First literary references to a separate burial of the heart are a mixture of legend and reality: It is said that Charlemagne had the hearts removed of his three fallen paladins, Roland, Oliver and Turpin, who died during the retreat from Spain. 

Place of death of S. Wolfgang in Pupping, Austria
Place of death of S. Wolfgang in Pupping, Austria. This is where his heart was probably buried (Armin Dietz)

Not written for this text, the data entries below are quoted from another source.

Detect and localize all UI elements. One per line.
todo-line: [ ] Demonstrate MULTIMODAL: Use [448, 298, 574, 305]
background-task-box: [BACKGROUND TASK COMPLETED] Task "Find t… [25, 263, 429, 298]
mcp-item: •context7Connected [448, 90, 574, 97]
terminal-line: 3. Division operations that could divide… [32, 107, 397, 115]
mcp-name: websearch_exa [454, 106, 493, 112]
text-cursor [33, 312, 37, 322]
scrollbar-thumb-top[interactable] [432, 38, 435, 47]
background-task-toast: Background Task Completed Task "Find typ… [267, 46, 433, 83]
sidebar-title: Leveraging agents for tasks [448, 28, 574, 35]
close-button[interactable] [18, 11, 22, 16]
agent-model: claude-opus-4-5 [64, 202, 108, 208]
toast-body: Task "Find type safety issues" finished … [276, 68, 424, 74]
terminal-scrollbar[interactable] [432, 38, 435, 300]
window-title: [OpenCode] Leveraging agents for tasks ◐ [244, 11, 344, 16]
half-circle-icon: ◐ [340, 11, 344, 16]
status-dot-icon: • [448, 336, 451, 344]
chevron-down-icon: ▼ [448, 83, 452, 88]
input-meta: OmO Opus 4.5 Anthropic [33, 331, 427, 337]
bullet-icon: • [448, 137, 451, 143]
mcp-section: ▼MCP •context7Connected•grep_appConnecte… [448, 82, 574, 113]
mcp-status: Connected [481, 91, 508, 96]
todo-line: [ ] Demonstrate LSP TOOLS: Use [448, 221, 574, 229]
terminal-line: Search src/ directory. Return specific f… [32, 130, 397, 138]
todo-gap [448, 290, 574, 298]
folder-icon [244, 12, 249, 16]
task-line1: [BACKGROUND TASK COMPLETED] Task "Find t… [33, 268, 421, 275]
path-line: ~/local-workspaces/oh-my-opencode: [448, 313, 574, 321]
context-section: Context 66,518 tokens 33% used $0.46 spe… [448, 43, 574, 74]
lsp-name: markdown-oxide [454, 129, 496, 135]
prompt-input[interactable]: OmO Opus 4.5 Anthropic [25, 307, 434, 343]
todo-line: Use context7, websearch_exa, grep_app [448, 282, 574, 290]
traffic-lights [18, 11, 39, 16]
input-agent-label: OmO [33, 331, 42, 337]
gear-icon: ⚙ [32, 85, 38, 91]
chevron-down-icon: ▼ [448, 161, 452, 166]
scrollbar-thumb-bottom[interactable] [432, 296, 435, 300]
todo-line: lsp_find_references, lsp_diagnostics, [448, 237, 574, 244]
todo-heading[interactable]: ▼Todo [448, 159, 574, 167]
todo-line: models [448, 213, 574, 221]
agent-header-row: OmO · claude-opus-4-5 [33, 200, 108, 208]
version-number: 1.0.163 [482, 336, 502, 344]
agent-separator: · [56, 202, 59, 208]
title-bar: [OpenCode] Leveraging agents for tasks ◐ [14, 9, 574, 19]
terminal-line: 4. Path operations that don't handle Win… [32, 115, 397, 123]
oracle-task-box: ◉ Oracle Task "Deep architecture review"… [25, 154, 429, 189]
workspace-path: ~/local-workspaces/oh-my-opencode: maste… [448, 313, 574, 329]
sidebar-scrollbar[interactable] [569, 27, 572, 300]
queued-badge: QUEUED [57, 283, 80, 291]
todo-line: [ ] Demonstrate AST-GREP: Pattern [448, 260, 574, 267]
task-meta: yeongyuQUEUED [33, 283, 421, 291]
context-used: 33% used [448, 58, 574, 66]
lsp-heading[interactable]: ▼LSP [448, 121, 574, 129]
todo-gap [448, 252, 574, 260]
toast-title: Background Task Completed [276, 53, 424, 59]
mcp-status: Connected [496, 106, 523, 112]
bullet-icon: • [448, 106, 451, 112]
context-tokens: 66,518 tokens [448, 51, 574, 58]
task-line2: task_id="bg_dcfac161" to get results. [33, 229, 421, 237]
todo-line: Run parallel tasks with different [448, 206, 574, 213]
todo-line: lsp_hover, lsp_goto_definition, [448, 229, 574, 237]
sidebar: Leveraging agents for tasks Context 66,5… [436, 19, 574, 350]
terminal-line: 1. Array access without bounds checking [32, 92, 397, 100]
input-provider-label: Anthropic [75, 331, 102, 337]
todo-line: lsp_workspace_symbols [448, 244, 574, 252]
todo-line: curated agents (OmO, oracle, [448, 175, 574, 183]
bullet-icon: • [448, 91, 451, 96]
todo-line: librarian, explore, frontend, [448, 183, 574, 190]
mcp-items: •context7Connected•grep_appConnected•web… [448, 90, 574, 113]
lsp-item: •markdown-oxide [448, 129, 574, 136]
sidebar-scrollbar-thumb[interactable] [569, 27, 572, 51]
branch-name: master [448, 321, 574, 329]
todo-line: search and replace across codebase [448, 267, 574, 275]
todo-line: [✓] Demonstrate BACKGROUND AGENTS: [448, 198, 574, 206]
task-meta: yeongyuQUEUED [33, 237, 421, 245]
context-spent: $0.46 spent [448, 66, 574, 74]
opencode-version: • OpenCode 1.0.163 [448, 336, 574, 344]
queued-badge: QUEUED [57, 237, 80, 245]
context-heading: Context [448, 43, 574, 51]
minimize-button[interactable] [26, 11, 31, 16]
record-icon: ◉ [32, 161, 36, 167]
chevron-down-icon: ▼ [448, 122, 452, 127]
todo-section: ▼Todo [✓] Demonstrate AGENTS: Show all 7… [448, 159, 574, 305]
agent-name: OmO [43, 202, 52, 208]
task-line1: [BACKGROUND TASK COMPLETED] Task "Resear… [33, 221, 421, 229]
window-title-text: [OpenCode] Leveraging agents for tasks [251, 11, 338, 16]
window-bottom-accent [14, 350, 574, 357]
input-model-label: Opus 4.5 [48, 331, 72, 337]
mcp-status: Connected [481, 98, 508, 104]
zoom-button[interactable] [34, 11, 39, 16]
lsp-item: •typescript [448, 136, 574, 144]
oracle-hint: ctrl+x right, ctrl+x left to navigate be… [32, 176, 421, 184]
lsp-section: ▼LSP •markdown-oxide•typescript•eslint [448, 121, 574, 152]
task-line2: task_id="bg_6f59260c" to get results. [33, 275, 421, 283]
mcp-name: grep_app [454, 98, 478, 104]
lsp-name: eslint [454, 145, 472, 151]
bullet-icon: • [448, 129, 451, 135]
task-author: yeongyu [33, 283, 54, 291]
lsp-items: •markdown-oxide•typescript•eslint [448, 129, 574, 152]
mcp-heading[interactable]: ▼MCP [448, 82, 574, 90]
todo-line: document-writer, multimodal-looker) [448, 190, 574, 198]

Roland’s heart was brought to his bride Hilda in a convent by the river Rhine. In 877 the entrails of Charles the Bald were removed and buried at an unidentified place; his body was taken to St. Denis’ cathedral near Paris. Over a hundred years later, the entrails and heart of St. Wolfgang were said to be buried in Pupping, Austria. The same is reported of the Salian emperors Otto I and III. 

Ganagobie
Skeleton of a knight killed in action with sword-wounds and open sternum from the graveyard of the monastery in Ganagobie, France (Mafart et al., Int. J. Osteoarchol. 14: 67-73 (2004))

In the graveyard of the Ganagobie monastery in Haute Provence there was found the skeleton of a knight killed in action in the 11th century. The sternum had been split open, which gives reason to believe that his heart had been removed after death and buried separately.

The first historically proven heart grave was that of the Salian emperor Henry III (†1056), which still exists.

henry_3rd
Heart vessel and gisant of Emperor Henry III in the palace at Goslar (Städt. Kulturamt Goslar, Germany)

Henry, who was a great worshipper of relics, had decreed in his will that his heart and all other organs of the chest (“cor suum cum precordiis”) should be buried next to his deceased daughter Mathilde in the chancel of the collegiate church of Simon and Juda in Goslar, his chosen “clarissimum regis domicilium”. 

This not only expressed a father’s love but was also aimed at conferring imperial significance upon the Saxon Goslar, for his heart had always been there (“quia corde semper fuerit in Goslar”). The collegiate church was pulled down in the 19th century and the emperor’s grave forced open. The centre was hollow and worked in brick, and contained a decaying box in which an amorphous substance was found – the remains of the emperor’s heart. This was placed in an octagonal–shaped vessel and laid in the sarcophagus of the emperor, which today is situated in the emperor’s palace in Goslar.

Before him, the bowels and heart of the emperor Henry II (†1024) were possibly (or even probably) buried at an unknown place. It is certain, however, that those of the first Salian emperor Conrad II (†1039), father of Henry III, were interred at the Dom church of Utrecht, the place of his death.